There is a widely-accepted paradigm that air stagnation events are a major cause of elevated surface concentrations of air pollutants such as ozone (O3) and particulate matter with a diameter of 2.5 μm or less (PM2.5) (e.g. review articles Jacob and Winner 2009, Fiore et al 2012, Fiore et al 2015). Recently there has been an increased focus on possible increases in the frequency of stagnation events due to climate change (Leung and Gustafson 2005, Horton et al 2012, 2014). The study of stagnation as a possible cause of extreme surface-level PM2.5 and O3 concentrations is scientifically and societally relevant due to their public health risks. These two pollutants lead to a myriad of adverse health impacts, particularly affecting human respiratory function (Ebi and McGregor 2008).

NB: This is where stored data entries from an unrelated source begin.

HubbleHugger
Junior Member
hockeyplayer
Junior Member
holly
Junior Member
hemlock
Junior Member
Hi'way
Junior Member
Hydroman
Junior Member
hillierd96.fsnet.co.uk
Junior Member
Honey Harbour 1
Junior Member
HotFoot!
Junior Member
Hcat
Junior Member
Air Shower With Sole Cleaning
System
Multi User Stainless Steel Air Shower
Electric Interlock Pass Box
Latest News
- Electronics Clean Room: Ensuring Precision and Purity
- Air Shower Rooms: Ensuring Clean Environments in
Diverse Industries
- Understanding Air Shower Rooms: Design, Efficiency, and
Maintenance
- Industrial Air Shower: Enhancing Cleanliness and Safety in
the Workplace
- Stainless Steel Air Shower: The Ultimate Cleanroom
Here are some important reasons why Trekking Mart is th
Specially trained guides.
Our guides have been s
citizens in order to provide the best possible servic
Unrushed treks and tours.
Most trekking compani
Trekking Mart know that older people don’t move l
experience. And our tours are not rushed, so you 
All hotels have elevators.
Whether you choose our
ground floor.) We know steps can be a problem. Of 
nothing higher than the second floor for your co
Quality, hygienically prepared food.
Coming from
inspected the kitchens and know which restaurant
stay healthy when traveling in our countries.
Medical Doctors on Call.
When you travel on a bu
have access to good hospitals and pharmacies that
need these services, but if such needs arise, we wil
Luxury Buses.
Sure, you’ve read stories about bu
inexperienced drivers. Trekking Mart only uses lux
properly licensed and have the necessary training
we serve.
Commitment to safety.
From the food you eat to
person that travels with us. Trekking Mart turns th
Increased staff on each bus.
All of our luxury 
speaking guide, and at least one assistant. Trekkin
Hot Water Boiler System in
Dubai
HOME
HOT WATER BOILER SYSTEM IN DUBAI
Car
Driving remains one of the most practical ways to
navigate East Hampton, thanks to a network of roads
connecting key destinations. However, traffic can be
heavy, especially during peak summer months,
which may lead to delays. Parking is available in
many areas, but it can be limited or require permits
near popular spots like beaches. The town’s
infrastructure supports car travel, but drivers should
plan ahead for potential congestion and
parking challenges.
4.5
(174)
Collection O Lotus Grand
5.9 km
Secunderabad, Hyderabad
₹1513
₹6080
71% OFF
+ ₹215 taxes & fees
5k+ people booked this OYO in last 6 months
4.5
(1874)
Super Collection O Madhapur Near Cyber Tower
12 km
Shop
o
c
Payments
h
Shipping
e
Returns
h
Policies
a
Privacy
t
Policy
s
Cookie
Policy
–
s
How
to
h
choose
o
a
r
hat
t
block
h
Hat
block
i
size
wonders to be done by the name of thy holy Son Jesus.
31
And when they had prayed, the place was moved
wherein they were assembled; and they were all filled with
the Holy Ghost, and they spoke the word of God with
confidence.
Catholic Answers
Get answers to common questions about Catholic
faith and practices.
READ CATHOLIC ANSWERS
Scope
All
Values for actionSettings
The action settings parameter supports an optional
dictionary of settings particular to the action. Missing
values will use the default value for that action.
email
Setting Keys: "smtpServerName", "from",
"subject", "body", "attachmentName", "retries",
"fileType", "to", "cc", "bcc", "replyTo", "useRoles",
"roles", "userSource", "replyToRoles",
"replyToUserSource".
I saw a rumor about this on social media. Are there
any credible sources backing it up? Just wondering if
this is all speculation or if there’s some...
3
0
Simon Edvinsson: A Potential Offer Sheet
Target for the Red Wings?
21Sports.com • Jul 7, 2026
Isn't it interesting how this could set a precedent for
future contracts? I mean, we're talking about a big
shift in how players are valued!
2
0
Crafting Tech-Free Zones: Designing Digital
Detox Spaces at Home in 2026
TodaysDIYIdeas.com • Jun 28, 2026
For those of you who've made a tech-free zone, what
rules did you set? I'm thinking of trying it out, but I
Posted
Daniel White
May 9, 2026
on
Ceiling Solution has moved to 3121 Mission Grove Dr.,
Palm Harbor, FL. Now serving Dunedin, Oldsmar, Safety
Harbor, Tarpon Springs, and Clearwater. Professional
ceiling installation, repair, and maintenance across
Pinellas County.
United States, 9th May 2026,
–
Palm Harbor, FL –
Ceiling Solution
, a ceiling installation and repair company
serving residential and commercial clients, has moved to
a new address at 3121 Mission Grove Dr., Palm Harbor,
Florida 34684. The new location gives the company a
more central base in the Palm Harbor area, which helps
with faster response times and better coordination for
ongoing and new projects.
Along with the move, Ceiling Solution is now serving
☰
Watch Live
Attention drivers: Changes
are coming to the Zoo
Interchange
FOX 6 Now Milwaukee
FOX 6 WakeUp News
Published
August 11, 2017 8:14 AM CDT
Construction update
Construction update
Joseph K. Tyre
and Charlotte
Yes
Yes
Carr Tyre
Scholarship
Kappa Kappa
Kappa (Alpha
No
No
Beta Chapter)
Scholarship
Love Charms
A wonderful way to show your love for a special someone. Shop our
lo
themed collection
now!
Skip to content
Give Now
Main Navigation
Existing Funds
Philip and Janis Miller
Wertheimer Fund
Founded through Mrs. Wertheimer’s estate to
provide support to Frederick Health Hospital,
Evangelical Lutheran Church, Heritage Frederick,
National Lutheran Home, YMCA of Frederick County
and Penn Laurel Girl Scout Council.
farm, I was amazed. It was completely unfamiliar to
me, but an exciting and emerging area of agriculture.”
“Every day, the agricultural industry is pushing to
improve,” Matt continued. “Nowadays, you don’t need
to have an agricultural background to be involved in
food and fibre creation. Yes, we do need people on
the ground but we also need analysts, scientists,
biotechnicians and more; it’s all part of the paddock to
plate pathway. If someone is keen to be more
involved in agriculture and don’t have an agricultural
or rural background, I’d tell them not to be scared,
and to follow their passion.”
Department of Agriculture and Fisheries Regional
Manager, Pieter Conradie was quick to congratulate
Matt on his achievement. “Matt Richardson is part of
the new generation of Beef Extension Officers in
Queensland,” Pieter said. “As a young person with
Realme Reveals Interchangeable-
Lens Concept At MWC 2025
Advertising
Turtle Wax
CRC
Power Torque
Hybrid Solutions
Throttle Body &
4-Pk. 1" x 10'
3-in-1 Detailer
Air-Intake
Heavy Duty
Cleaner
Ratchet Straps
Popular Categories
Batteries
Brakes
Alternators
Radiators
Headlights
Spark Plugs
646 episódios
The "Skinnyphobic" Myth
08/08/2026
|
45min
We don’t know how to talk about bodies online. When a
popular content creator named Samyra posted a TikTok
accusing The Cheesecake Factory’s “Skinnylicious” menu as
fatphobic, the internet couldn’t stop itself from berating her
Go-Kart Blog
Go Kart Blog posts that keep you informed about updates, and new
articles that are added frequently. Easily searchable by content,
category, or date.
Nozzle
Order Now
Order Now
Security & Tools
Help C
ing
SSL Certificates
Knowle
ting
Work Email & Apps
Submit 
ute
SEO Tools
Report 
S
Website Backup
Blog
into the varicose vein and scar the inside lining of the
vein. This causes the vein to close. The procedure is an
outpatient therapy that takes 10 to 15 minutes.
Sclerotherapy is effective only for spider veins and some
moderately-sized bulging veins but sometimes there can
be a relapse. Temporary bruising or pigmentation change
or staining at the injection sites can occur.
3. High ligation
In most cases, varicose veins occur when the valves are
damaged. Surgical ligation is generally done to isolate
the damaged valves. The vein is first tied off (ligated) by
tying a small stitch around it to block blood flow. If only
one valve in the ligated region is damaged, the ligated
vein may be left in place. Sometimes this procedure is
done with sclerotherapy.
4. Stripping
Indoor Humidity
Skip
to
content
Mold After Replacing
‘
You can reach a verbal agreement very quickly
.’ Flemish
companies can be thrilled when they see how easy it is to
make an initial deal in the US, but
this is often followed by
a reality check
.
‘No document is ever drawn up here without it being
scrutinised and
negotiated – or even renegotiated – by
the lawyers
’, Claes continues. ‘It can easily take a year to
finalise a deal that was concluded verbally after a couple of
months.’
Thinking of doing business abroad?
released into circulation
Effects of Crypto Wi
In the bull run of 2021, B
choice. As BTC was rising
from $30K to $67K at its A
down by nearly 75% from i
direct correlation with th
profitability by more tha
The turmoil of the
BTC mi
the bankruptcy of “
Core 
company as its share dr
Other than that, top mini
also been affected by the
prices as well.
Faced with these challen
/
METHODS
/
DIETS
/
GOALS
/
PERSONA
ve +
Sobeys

Stagnation is characterized by the trapping of air within the planetary boundary layer due to lack of ventilation or the presence of an inversion under clear sky conditions, often occurring in the presence of slow-moving high pressure systems (Wang and Angell 1999, Jacob and Winner 2009). These conditions lead to elevated pollutant concentrations on daily to interannual timescales (e.g. Logan 1989, Vukovich 1995, Wang and Angell 1999, Vautard et al 2005, Leibensperger et al 2008, Tai et al 2010, He et al 2013b, Dawson et al 2014, Oswald et al 2015, Hou and Wu 2016, Schnell and Prather 2017, Sun et al 2017); however, the change in pollutant concentrations due to stagnant conditions is small and the connections between stagnation and pollution are weak in some of these studies. Thus, there remains uncertainty in the exact impact of stagnation on air pollution.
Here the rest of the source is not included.